◆ Aim of the exercise
The output should be exactly the lines from the one containing "Analíticas avanzadas" through the last line of the records, and only those.

◆ Records from a data source

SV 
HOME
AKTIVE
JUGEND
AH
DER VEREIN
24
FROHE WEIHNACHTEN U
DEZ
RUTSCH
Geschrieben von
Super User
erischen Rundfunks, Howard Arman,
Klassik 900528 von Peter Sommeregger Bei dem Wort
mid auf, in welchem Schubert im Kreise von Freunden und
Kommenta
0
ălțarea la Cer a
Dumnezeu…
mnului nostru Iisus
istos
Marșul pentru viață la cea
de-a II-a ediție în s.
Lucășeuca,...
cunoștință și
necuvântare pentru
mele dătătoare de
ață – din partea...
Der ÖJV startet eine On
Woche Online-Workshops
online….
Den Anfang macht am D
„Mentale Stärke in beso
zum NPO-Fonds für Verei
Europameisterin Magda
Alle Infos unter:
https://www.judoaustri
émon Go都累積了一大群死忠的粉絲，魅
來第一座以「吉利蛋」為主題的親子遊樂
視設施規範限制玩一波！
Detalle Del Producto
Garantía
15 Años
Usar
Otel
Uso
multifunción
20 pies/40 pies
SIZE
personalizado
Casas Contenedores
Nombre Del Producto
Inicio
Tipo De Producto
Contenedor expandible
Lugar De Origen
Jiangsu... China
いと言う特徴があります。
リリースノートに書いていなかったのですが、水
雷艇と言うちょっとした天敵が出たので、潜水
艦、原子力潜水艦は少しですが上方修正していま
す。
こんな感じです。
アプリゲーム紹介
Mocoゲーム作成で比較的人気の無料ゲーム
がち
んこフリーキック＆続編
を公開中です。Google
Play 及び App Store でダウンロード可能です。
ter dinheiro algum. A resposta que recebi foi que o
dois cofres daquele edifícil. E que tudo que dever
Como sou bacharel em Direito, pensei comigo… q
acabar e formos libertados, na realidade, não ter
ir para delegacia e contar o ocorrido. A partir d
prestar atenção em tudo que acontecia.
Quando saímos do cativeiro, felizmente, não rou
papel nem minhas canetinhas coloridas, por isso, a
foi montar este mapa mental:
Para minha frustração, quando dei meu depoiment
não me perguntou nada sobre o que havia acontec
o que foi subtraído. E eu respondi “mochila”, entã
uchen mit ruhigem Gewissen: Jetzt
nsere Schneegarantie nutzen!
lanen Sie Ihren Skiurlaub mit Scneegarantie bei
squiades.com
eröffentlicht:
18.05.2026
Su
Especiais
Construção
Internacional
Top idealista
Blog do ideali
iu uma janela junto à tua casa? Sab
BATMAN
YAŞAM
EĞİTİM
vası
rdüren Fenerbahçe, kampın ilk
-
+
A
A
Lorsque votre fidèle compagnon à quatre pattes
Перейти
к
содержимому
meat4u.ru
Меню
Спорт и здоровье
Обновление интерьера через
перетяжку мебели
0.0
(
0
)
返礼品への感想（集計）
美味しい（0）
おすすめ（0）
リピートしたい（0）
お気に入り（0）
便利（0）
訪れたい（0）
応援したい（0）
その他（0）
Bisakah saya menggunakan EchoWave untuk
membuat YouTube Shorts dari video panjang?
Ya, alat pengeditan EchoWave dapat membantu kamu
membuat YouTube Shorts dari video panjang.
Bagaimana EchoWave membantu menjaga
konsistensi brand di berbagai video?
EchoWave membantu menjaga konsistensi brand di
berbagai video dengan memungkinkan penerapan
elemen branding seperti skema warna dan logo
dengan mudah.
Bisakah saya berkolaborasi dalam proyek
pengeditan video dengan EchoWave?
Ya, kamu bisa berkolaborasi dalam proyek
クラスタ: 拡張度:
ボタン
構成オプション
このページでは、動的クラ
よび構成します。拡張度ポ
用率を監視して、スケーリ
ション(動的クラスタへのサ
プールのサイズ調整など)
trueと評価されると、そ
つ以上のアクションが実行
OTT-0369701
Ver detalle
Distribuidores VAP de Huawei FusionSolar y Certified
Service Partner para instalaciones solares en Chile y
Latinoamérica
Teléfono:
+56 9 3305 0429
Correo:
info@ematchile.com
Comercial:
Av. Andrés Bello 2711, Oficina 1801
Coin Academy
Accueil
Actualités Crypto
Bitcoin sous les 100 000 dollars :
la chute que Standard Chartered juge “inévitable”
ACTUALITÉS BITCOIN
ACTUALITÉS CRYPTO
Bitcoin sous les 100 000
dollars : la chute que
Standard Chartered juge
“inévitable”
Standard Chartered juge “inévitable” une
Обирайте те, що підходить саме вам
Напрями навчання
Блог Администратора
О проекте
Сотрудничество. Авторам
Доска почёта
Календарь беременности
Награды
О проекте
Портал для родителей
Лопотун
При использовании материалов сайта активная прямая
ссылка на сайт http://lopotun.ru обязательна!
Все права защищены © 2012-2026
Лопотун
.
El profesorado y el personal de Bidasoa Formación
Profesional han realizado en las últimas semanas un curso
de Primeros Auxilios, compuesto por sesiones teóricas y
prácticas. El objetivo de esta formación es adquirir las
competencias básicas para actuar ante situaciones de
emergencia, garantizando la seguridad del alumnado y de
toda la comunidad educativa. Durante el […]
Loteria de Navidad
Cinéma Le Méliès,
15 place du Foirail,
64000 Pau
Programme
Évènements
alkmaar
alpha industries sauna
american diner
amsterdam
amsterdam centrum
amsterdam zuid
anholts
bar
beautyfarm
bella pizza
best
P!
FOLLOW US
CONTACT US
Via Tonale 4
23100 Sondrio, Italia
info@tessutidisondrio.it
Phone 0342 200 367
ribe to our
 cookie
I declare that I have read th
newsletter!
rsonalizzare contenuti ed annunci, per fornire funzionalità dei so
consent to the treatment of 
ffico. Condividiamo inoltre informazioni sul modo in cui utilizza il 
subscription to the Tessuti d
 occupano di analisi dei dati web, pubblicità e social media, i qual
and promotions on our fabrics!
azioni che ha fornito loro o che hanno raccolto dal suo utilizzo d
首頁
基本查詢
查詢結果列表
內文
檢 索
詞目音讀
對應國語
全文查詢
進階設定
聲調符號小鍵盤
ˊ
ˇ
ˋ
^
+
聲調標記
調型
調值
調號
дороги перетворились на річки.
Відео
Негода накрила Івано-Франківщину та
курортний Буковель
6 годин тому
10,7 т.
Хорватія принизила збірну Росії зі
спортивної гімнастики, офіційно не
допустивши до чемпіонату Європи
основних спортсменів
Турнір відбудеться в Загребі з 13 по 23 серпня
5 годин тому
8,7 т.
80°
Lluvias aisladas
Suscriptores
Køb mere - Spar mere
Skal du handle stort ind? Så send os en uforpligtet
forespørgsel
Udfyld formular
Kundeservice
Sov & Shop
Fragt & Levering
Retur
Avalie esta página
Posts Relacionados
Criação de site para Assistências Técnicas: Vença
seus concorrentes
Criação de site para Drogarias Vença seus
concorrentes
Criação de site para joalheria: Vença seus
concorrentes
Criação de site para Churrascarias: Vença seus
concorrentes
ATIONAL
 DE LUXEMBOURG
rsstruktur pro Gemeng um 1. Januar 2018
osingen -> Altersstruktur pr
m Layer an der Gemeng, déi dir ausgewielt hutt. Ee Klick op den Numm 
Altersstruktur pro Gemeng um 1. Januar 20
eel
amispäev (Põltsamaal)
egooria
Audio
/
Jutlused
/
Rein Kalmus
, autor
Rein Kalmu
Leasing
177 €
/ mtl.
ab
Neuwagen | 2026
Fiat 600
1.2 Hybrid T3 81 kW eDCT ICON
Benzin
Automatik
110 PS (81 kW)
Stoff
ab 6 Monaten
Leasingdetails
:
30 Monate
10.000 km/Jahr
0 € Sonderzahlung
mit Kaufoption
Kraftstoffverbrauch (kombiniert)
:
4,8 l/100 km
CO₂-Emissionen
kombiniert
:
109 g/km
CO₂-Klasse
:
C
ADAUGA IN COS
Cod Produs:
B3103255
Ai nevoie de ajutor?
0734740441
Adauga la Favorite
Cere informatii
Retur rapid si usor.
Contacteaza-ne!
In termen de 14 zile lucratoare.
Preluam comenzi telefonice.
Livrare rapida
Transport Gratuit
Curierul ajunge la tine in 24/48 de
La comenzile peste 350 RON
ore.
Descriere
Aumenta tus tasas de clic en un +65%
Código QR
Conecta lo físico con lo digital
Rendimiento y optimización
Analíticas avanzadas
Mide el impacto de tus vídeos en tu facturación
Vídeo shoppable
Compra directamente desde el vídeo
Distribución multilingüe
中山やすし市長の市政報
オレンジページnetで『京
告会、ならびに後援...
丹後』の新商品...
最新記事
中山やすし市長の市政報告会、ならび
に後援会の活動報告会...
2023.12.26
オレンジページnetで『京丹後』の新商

◆ Solved problem
Analíticas avanzadas
Mide el impacto de tus vídeos en tu facturación
Vídeo shoppable
Compra directamente desde el vídeo
Distribución multilingüe
中山やすし市長の市政報
オレンジページnetで『京
告会、ならびに後援...
丹後』の新商品...
最新記事
中山やすし市長の市政報告会、ならび
に後援会の活動報告会...
2023.12.26
オレンジページnetで『京丹後』の新商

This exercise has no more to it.